Many people do not realize that there are several options to avoid balloon payments when investing in real estate notes. There are three specific techniques that you can use to avoid the impact of balloon payments. This article will show you how to be more effective using three special techniques. Many can benefit from this article, including experienced real estate investors, brokers, agents, builders, developers, as well as intermediate investors who want to learn additional techniques regarding balloon payments. Balloons are loans where, when the loan is paid off, a particular extra sum is due and is usually done in commercial real estate industry rather than the residential real estate industry.
Just think of how much money you could save as an investor, broker, agent, builder, or developer if you could easily avoid balloon payments. Not only will you save a lot of money, but you will also save time because you have the three specific techniques right here for you to follow.
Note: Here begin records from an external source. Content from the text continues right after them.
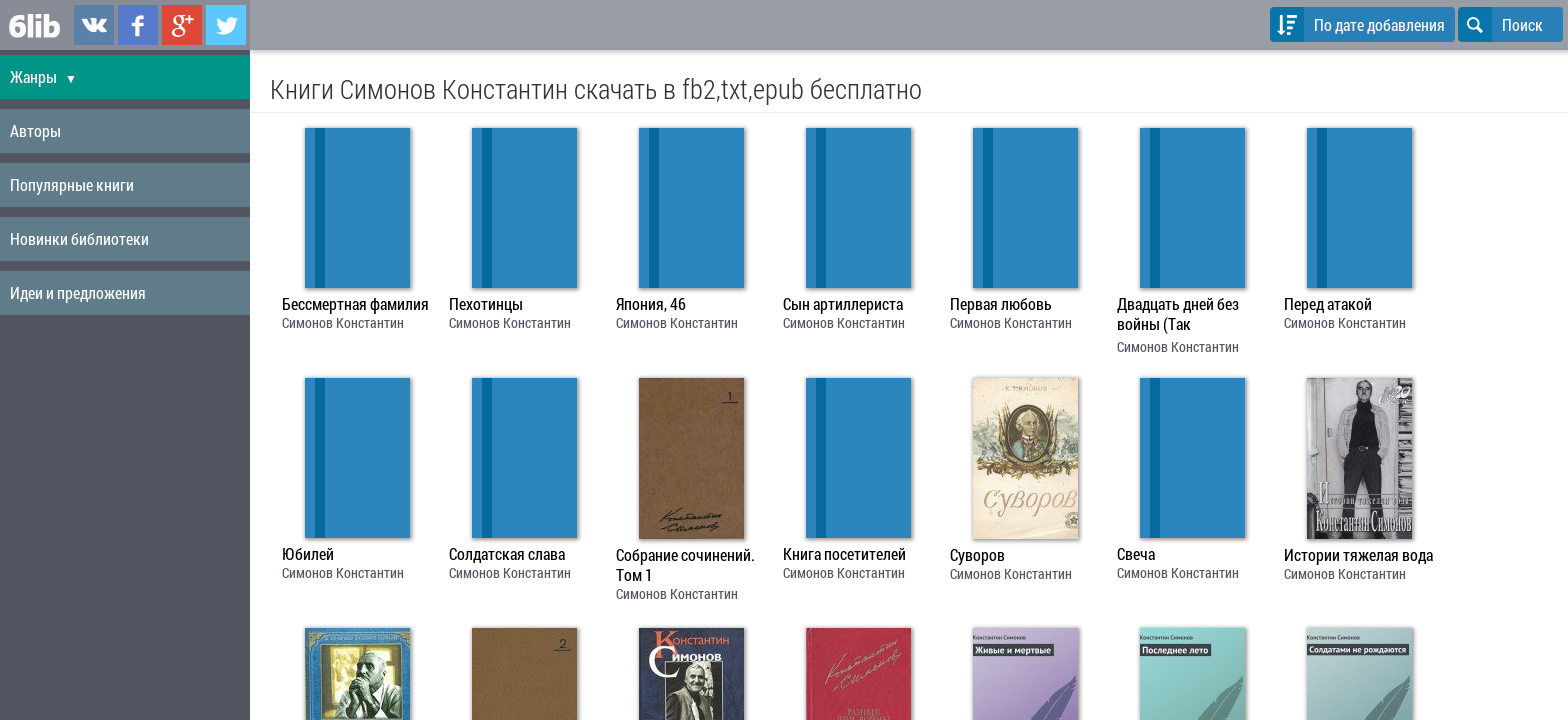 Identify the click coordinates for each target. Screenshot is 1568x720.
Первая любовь (1001, 304)
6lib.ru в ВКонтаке (94, 25)
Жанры (43, 76)
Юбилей (308, 554)
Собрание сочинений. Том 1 (685, 565)
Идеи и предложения (78, 292)
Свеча (1136, 554)
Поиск (1500, 24)
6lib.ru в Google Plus (182, 25)
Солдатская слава (507, 554)
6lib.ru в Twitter (226, 25)
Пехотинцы (486, 304)
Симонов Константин (343, 322)
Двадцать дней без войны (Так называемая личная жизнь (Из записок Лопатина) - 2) (1182, 316)
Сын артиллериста (843, 304)
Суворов (977, 555)
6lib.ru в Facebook (138, 25)
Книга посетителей (844, 554)
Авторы (35, 130)
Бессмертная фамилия (355, 304)
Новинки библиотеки (79, 238)
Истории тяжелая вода (1358, 555)
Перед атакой (1328, 304)
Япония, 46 (651, 304)
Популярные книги (72, 184) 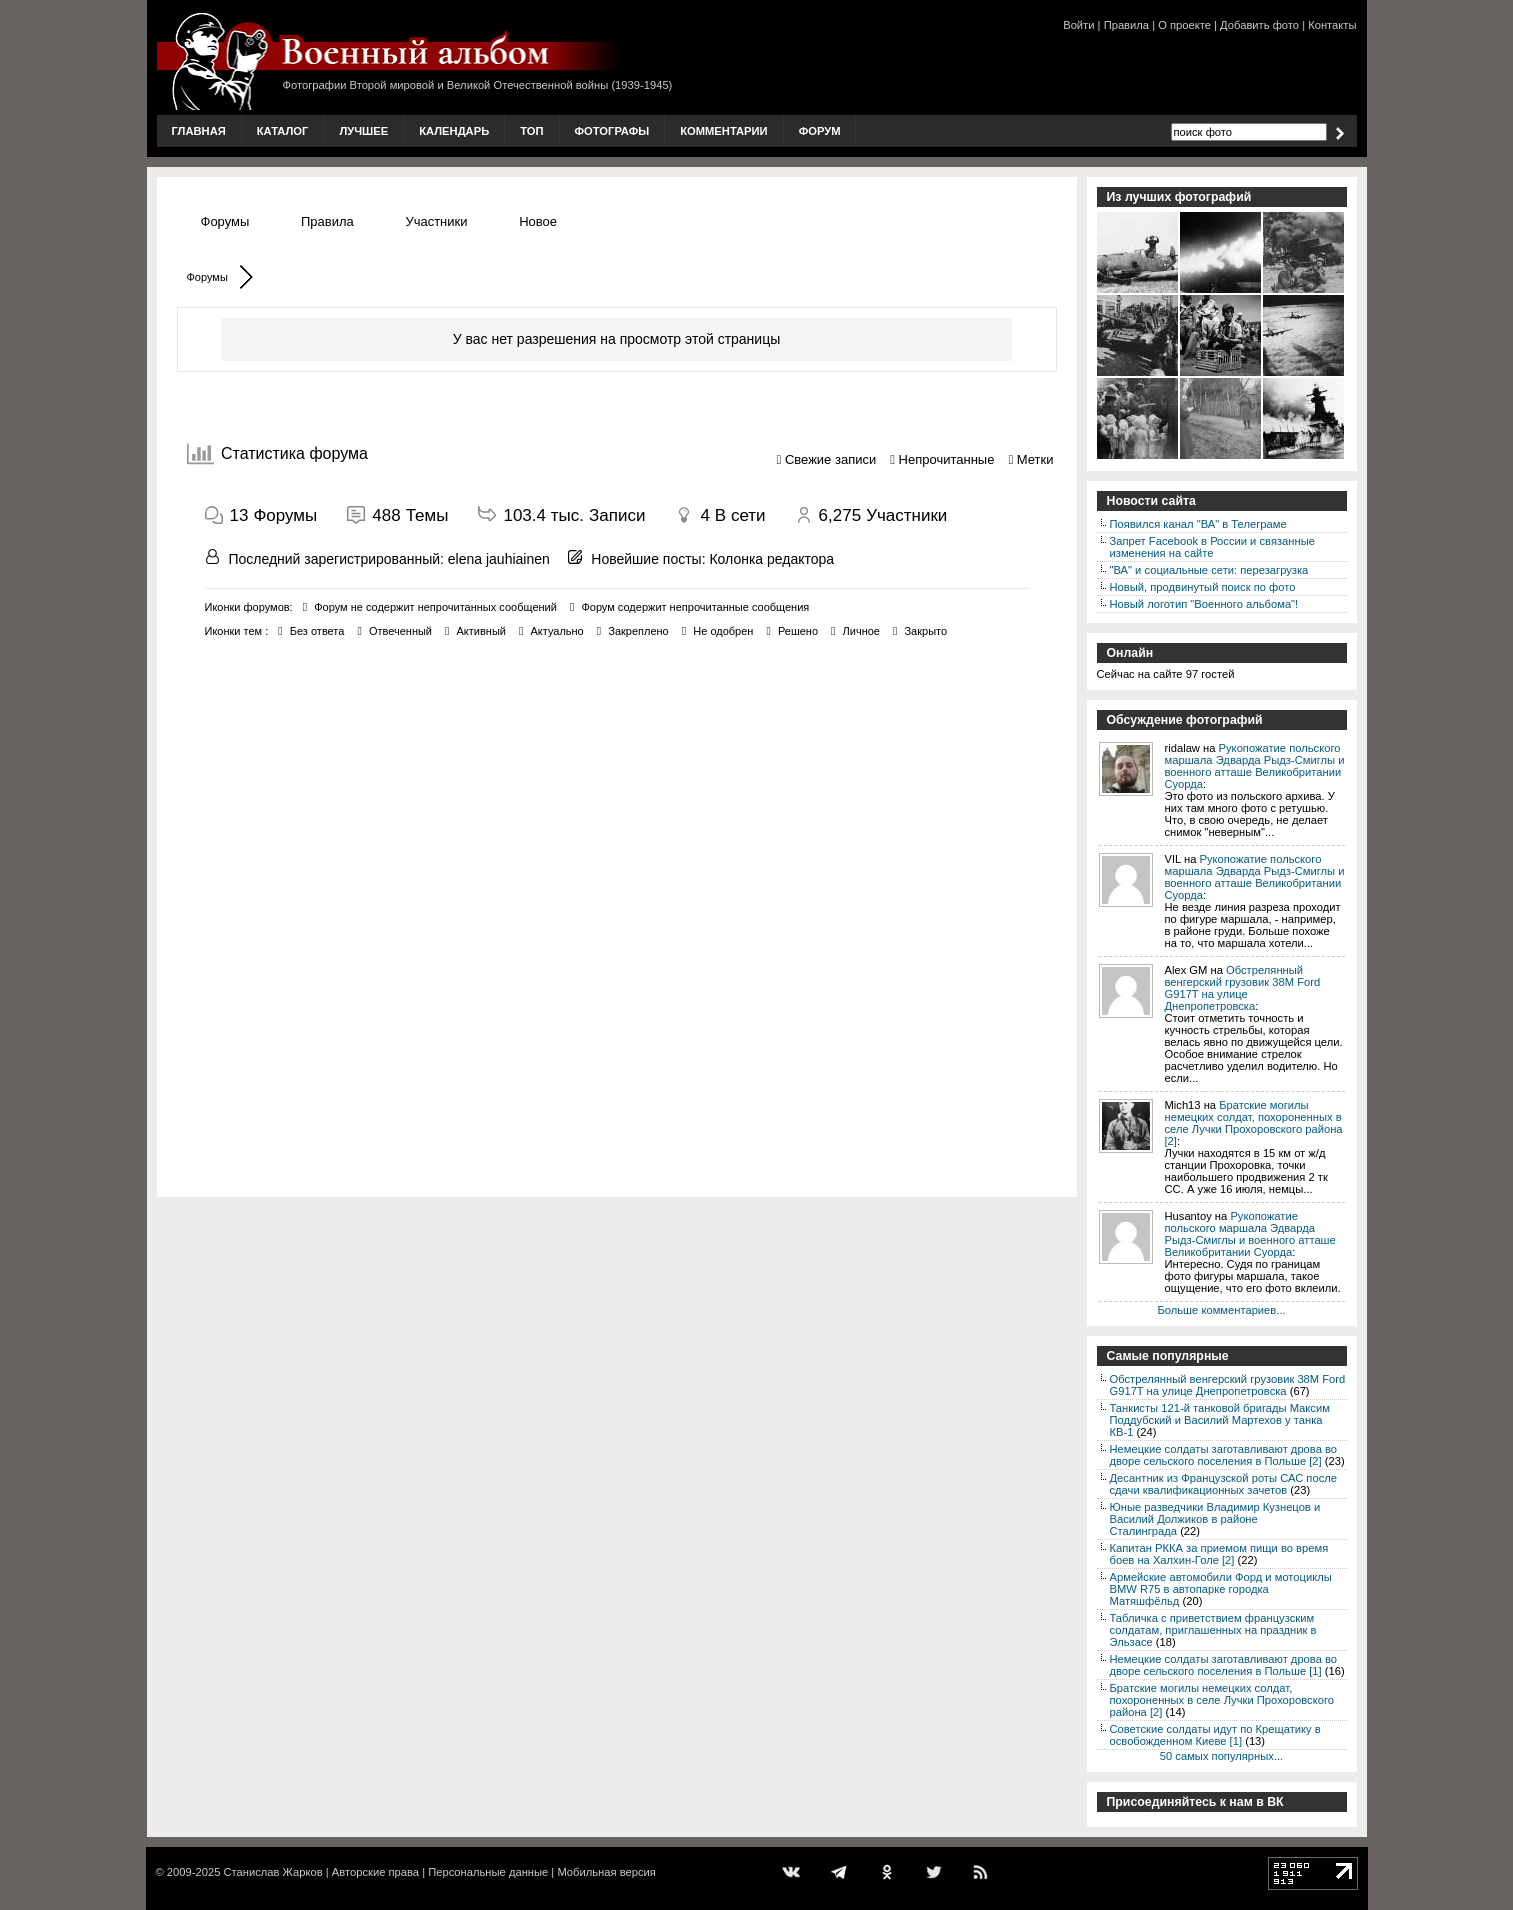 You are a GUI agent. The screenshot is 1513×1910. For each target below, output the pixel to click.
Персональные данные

Balloon mortgage loans are often sought after by sellers because they do not have to wait thirty years for the payments to come dribbling in each and every month. A balloon mortgage loan is set for a much shorter period of time, for example, seven years. At the end of the seven years of payments, the buyer will usually have to pay more to get the loan completely paid off, since it is so much shorter than a traditional thirty year home mortgage loan. This is why it is so much more popular in commercial real estate than in residential real estate.
The Three Techniques You Need to Be a Real Estate Note Expert ?
Technique 1 ? Small balloons
A little balloon payment that is less than the complete quantity of a note usually refers to what is known as a bubble in the real estate industry. You need to ask yourself what the seller's needs are for selling the property. Do they need more money now, or can they take payments for a few years? Understanding the seller will help you out tremendously in determining the strategy in which to pursue. Knowing what the seller is looking for can help you a great deal. Sometimes, they simply do not come out and say what they really want from you the buyer and that leaves you to figure it out for yourself. Find out if the seller needs more money now rather than later. It can save both of you a lot of time and money in the long run. The seller might be willing to accept small sums over a certain period of time.
You can also seal the deal by giving the seller a higher interest rate with no balloon. If you pay off the loan quickly, you won't even get stuck with that high interest rate! Also, if someone else buys it, they can simply refinance the loan for a lower interest rate.
Sell the note to a paper investor after about five years of prompt payments for a nice profit. You can also extend the note for five more years if it has a good payment history and a good loan to value ratio.
According to Wikipedia, the shorter term of a balloon payment mortgage gives the lender better security against interest rate risk than a thirty year fixed rate loan, while giving the borrower the security of a fixed payment and possibly a lower interest rate than a thirty year fully amortizing fixed rate loan.
Technique 2 ? Partial Payments
Another way for the seller to receive the cash is to structure a plan to sell the next few years of payments to a paper investor. In doing this, you will not worry about a balloon payment in the next sixty months. When you come to the end of your balloon mortgage loan, you will have the ability to pay off the balloon payment in structured payments rather than paying it all off at once.
Technique 3 ? Extension Rate
You can also plug in an extension rate into the note that could make the seller happy with their rate of return. General knowledge is that the higher rate could encourage the buyer to refinance ? which achieves the same purpose. When you are working with a seller to sell a property the main idea is to close the deal and make both parties happy. By giving the seller a higher interest rate and allowing the buyer to refinance for a lower interest rate, you will be making both of them very happy, and you will most likely close the deal much quicker than if done another way.
Apply these three techniques and become a real estate note expert to increase your income and time management. By practicing these three techniques and keeping up with them you will be ahead of the game in your industry and be seen as a true expert in your field.